__Task prompt__: Below are records with pictures. Transcribe exactly, and only, the lines from the line with "лидирующие позиции в своем класс" to the line with "desse código de", both ends included, but not the pictures.

__Supplied records__:

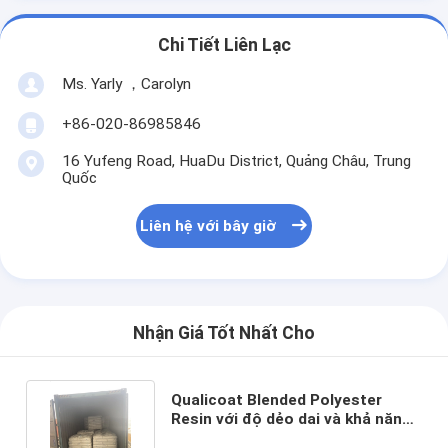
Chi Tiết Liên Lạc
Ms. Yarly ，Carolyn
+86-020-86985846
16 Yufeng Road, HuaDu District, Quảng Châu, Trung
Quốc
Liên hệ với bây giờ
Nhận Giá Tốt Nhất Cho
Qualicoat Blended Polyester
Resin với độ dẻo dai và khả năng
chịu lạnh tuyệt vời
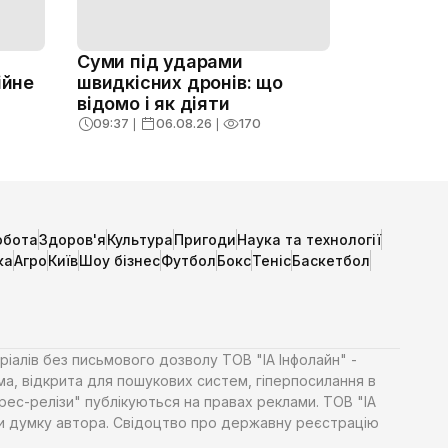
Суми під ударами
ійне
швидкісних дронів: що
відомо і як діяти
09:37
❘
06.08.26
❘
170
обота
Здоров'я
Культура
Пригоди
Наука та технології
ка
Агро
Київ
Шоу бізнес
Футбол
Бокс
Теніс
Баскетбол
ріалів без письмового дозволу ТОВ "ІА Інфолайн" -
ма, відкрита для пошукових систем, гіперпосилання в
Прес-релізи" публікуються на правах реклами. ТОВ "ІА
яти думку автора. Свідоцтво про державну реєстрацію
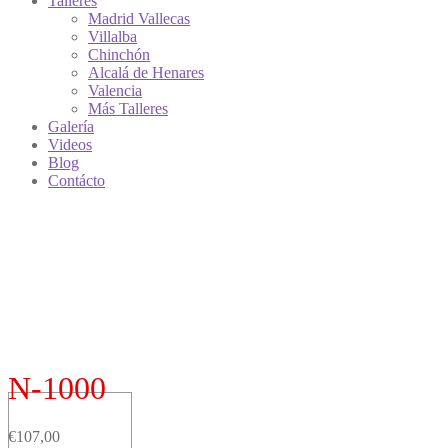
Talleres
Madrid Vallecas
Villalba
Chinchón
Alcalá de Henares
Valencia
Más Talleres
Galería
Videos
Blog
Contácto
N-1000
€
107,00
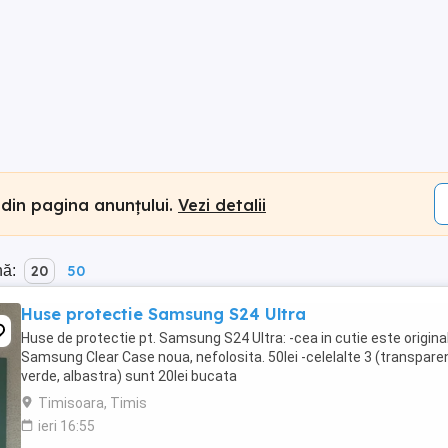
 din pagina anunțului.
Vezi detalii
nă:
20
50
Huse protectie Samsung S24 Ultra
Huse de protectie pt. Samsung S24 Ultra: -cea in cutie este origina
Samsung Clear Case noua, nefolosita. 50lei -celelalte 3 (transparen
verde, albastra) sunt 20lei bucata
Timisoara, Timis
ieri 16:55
--
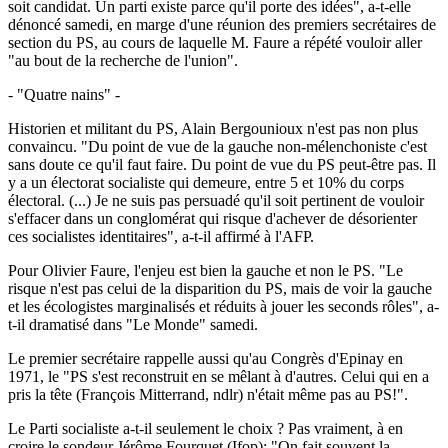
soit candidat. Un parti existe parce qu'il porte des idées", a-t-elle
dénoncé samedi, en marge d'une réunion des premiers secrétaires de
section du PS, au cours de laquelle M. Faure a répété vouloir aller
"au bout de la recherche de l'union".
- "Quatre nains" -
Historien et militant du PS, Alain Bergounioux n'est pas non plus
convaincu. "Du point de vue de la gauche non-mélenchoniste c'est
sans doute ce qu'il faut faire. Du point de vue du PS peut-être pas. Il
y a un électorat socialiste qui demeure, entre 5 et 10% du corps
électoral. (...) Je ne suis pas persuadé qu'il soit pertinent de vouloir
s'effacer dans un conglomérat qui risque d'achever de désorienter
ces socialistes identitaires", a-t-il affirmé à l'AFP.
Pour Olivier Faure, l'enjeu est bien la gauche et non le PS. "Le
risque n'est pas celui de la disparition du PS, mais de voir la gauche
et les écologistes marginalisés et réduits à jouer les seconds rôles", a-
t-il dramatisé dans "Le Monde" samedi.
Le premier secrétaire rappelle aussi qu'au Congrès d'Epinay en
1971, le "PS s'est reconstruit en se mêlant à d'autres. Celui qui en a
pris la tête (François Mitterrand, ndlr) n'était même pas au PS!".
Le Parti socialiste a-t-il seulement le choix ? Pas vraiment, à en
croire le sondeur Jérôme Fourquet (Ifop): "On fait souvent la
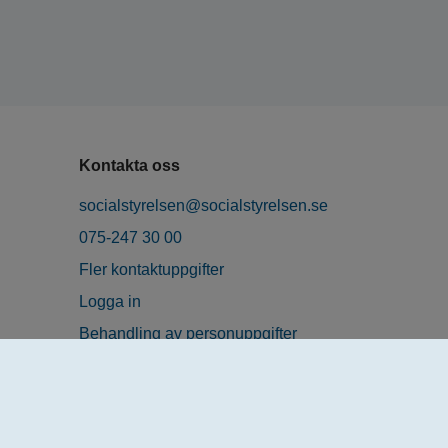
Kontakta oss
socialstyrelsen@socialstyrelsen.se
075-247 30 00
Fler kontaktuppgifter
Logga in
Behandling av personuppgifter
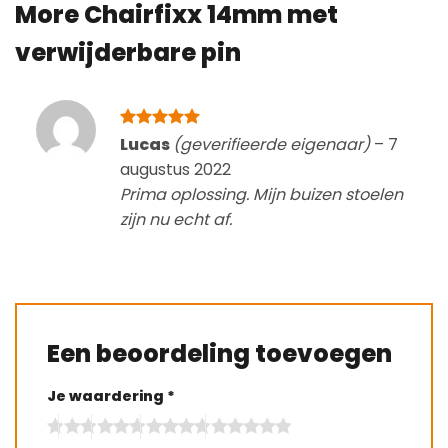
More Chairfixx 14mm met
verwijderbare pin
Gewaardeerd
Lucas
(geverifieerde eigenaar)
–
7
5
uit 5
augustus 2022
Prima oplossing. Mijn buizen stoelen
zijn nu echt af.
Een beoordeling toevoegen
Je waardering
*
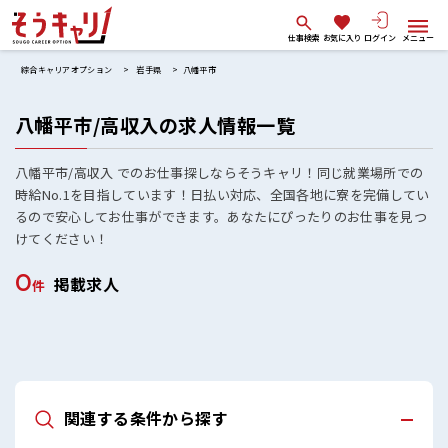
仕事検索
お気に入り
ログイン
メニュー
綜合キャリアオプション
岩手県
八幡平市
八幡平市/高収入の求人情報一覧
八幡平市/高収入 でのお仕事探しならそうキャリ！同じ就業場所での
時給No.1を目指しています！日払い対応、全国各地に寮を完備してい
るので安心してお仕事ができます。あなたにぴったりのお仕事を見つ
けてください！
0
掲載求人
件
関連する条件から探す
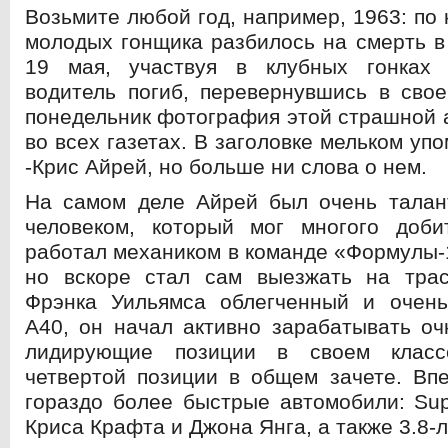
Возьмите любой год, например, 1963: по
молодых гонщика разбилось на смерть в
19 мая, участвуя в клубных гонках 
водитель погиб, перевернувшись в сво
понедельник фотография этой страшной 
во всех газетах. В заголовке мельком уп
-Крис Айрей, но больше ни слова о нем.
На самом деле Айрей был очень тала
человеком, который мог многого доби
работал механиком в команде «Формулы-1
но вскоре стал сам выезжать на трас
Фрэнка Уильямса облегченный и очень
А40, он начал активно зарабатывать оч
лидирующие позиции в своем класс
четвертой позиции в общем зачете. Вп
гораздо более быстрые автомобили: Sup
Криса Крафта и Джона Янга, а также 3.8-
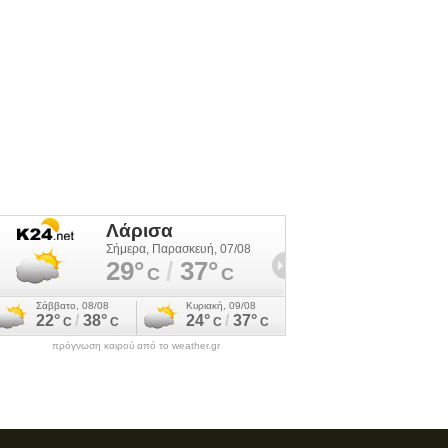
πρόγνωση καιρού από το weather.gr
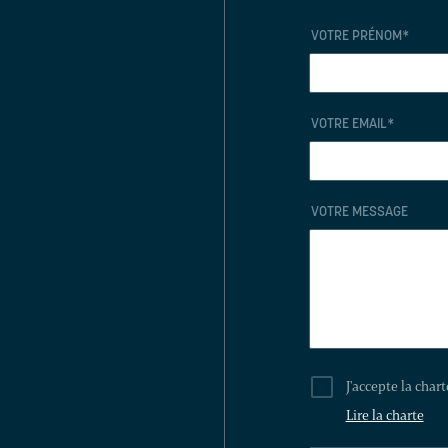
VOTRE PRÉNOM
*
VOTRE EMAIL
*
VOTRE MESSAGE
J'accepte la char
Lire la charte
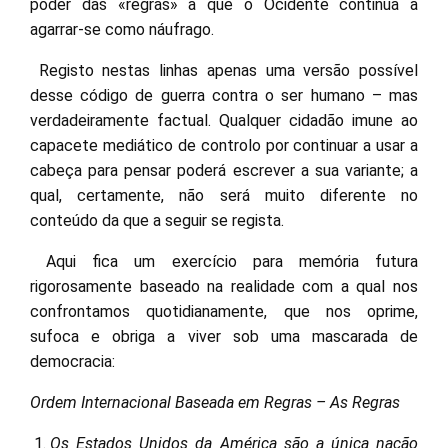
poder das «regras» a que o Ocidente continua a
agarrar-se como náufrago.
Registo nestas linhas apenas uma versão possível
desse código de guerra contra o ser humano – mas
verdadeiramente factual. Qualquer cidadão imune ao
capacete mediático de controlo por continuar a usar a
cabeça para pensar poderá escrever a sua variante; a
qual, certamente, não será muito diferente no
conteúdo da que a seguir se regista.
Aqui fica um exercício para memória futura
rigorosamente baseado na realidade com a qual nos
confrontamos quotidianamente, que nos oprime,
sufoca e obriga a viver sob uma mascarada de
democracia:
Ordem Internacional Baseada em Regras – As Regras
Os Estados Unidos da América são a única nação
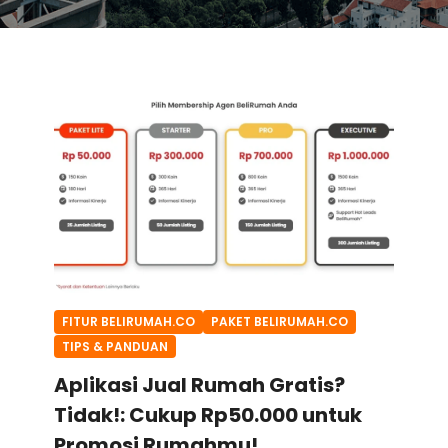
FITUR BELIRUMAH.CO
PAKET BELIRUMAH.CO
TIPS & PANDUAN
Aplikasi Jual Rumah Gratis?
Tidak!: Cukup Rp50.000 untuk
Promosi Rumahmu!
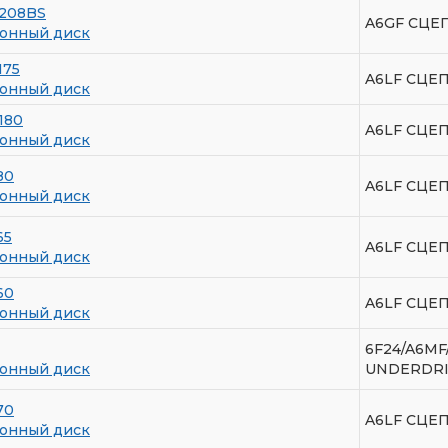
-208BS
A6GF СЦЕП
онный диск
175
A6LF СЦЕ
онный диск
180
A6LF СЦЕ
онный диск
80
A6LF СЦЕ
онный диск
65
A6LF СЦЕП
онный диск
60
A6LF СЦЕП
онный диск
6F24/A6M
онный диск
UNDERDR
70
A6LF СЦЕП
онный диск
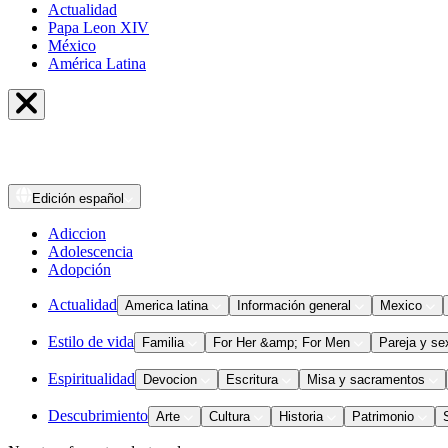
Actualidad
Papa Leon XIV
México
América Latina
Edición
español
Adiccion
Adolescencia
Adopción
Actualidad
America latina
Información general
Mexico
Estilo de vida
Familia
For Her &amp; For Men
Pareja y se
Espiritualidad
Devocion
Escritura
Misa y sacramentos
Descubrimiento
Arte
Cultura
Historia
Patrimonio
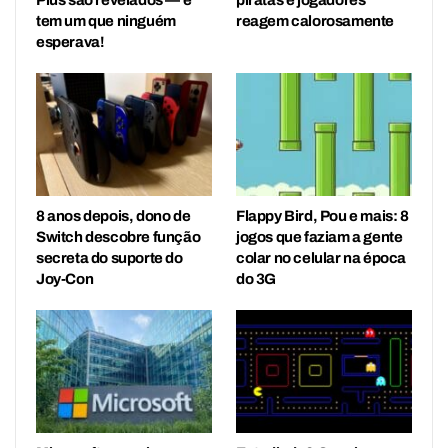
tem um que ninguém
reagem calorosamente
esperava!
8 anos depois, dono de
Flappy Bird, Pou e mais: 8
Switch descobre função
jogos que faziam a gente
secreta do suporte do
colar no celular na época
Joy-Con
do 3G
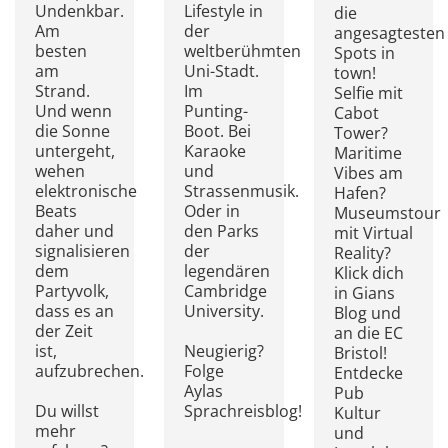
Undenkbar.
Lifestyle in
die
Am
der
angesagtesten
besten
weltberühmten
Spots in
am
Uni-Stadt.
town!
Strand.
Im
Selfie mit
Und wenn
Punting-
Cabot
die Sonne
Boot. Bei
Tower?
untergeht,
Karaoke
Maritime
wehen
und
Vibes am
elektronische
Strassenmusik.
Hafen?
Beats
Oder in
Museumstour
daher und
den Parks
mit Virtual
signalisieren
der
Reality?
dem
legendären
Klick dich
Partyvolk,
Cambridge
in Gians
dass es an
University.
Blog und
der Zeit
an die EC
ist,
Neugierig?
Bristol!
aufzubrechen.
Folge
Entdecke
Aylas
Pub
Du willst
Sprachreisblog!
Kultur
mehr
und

__Reply__:
лидирующие позиции в своем класс
четвертой позиции в общем зачете. Вп
гораздо более быстрые автомобили: Sup
Криса Крафта и Джона Янга, а также 3.8-
πρόγνωση καιρού από το weather.gr
VOTRE PRÉNOM
*
VOTRE EMAIL
*
VOTRE MESSAGE
J'accepte la char
Lire la charte
poder das «regras» a que o Ocidente continua a
agarrar-se como náufrago.
Registo nestas linhas apenas uma versão possível
desse código de guerra contra o ser humano – mas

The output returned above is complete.